Aujourd’hui, X nous livre un témoignage sur sa découverte du milieu de la free party et les raisons pour lesquelles c’est un espace qu’il affectionne particulièrement et qu’il considère comme capital. Merci à lui !
« J’ai découvert ce milieu en mettant les pieds dans le monde de la musique techno commerciale et de fil en aiguille, je me suis fait des ami·es qui allaient en free. Pour moi, ce sont des espaces hors du temps, des lieux où les codes sociaux n’ont plus rien à voir avec ceux de la société, chacun et chacune est libre de s’exprimer comme il l’entend. Rencontrer du monde en free n’a rien à voir avec des rencontres en dehors, même si nos vies sont différentes, on est toutes et tous animé·es par une passion et une énergie commune : celle de vouloir être libre et kiffer devant les caissons. S’y rendre est parfois une quête, s’y installer devient un acte de résistance et la quitter, c’est revenir brutalement à la réalité du quotidien. Aller en free est une échappatoire sociale, tant au niveau des fréquentations que du monde au sens large.

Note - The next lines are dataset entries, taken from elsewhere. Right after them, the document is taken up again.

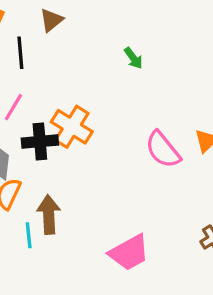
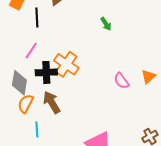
pink semicircle: (163, 150) -> (121, 81), size x0.7
brown arrow: (49, 215) -> (52, 102), moved, turned -30

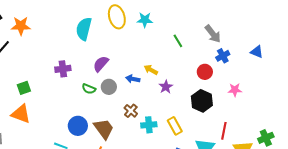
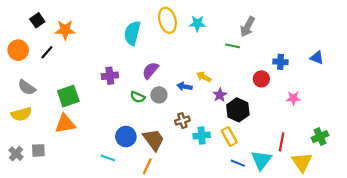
gray arrow: (213, 34) -> (247, 27), moved, turned 66
green line: (178, 41) -> (233, 46), turned -48
blue cross: (223, 56) -> (281, 62), turned 32
green square: (24, 88) -> (68, 96), size x1.5
black hexagon: (202, 101) -> (238, 110), moved
brown cross: (131, 111) -> (182, 121), turned 32
orange triangle: (21, 114) -> (65, 124), turned -30
green cross: (266, 138) -> (320, 137), moved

Ce sont des espaces autogérés, indépendants et autonomes où tout le monde se sent et se sait libéré du poids du monde extérieur. Le temps n’a plus cours devant les caissons et chaque participation devient un peu plus un acte de résistance. On se bat désormais pour garder cette liberté, le droit d’être libre, de danser, de s’amuser et d’être heureux·ses. On arrête pas un peuple qui danse, et encore moins avec le sourire ! »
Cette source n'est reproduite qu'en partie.